The arrival of CPUs and APUs in PCs that use heterogeneous cores and therefore cores of different complexity and size is a fact. But how do these heterogeneous cores differ in nature and performance? This is the question that many ask themselves when reading the different architectures that appear on the market. Why, after more than a decade, the use of a single type of core has given way to the use of large and small cores in processors.
Why use different types of cores?
There are several reasons for this, the best known is the one that was used in the now classic SMALL CPU for smartphones, where two collections of cores of different power and consumption are switched depending on the type of applications depending on the type of application. to the workload on the smartphone at any time. This was done to increase the battery life of these devices.
Today this concept has evolved and it is already possible to use the two types of cores simultaneously and not in a switched manner. Thus, the combined design is no longer based on energy saving, but on obtaining the highest possible performance. This is where we come into two different ways of understanding performance depending on the use of heterogeneous cores.
The most common of these, because the easiest to implement, is to assign the lightest threads in terms of workload to the least powerful cores, a task that must be performed by the operating system. It is the software responsible for managing the use of hardware resources including the GPU. This way of working is the same as the Intel Lakefield and its future architectures like Alder Lake, as well as the ARM cores with DynamiQ.
Regardless, the organization relies on the use of two cores with the same set of registers and instructions but with different specifications. What are the differences between the different heterogeneous nuclei? Let’s see.
Big hearts against small hearts today
First of all let’s get into the obvious, the first difference between the two types of cores is the size. Since large cores are more complex than small cores, they have a more complex structure and therefore consist of a greater number of transistors. Ergo are larger than the smaller cores which have a much simpler structure. This means that in the chip space, we can include more small cores in the chip space than large cores.

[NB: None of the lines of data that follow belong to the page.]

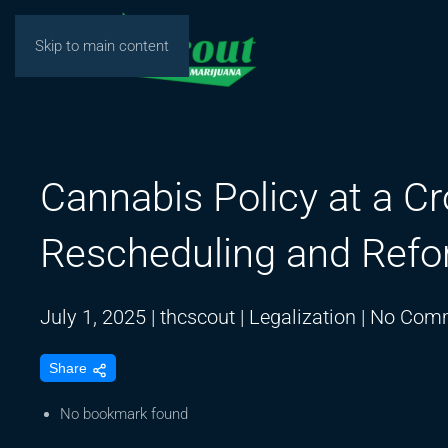
Skip to main content
Cannabis Policy at a C
Rescheduling and Refo
July 1, 2025
|
thcscout
|
Legalization
|
No Com
Share
No bookmark found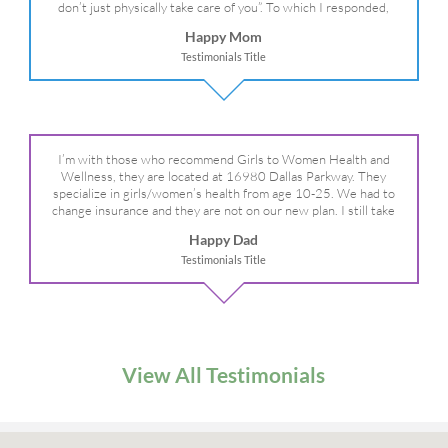
don’t just physically take care of you”. To which I responded,
“they take care of the whole you, right?” And she readily agreed!
Happy Mom
We are so grateful for your expertise, professionalism and your
Testimonials Title
care– literally!
I’m with those who recommend Girls to Women Health and
Wellness, they are located at 16980 Dallas Parkway. They
specialize in girls/women’s health from age 10-25. We had to
change insurance and they are not on our new plan. I still take
my daughter there because I refuse to go anywhere else.
Happy Dad
Testimonials Title
View All Testimonials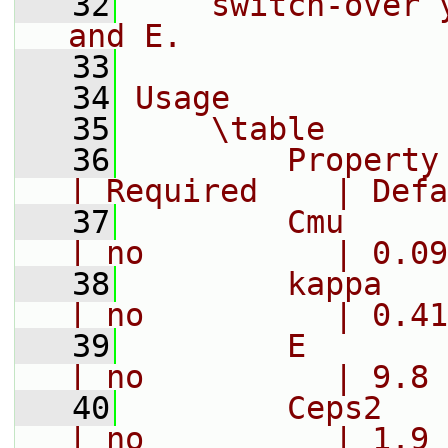
   32
    switch-over 
and E.
   33
   34
Usage
   35
    \table
   36
        Property     |
| Required    | Defa
   37
        Cmu        
| no          | 0.09
   38
        kappa     
| no          | 0.41
   39
        E          
| no          | 9.8
   40
        Ceps2      
| no          | 1.9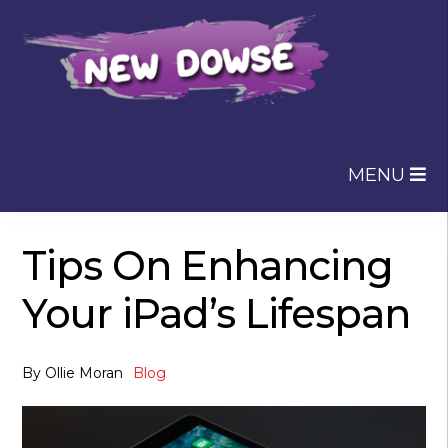
Skip
Skip
to
to
navigation
content
MENU
Tips On Enhancing
Your iPad’s Lifespan
By
Ollie Moran
Blog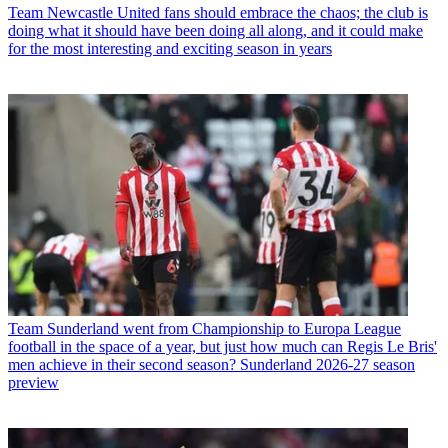
Team
Newcastle United fans should embrace the chaos; the club is
doing what it should have been doing all along, and it could make
for the most interesting and exciting season in years
Team
Sunderland went from Championship to Europa League
football in the space of a year, but just how much can Regis Le Bris'
men achieve in their second season? Sunderland 2026-27 season
preview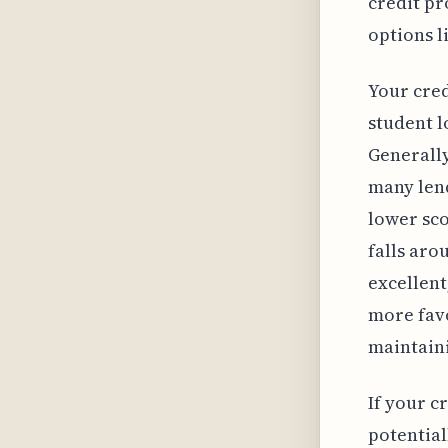
credit pr
options l
Your cred
student l
Generall
many len
lower sco
falls aro
excellent
more fav
maintaini
If your cr
potential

To all of this, the first thing you will ask yourself is: what is the performance benefit when applying both types of cores? It should be borne in mind that on the PC today, on our PCs, several applications are running at the same time, each one executing several execution threads. What it is like to add more cores, even if it relies on doing it with lighter power cores, ends up adding to the overall performance.
In reality, smaller cores are just one more way to lighten the workload of larger, more complex cores, removing work to be done. Not only that, but even additional cores can be used to handle the most common interruptions of different devices, so that the rest of the cores do not have to stop working at any time to constantly support them at all times. . .
The architectures of the future go through heterogeneous configurations
The other more complex method to implement for large and small kernels differs from the previous one, since it consists of dividing the set of ISA registers and instructions and repeating it into two classes of kernels. The reason is that not all instructions have the same power consumption, but the simplest will always consume more in more complex cores. The idea is therefore not to distribute the execution threads to their corresponding kernel, but rather that the execution of a single execution thread is shared between two or more cores in an interlaced manner.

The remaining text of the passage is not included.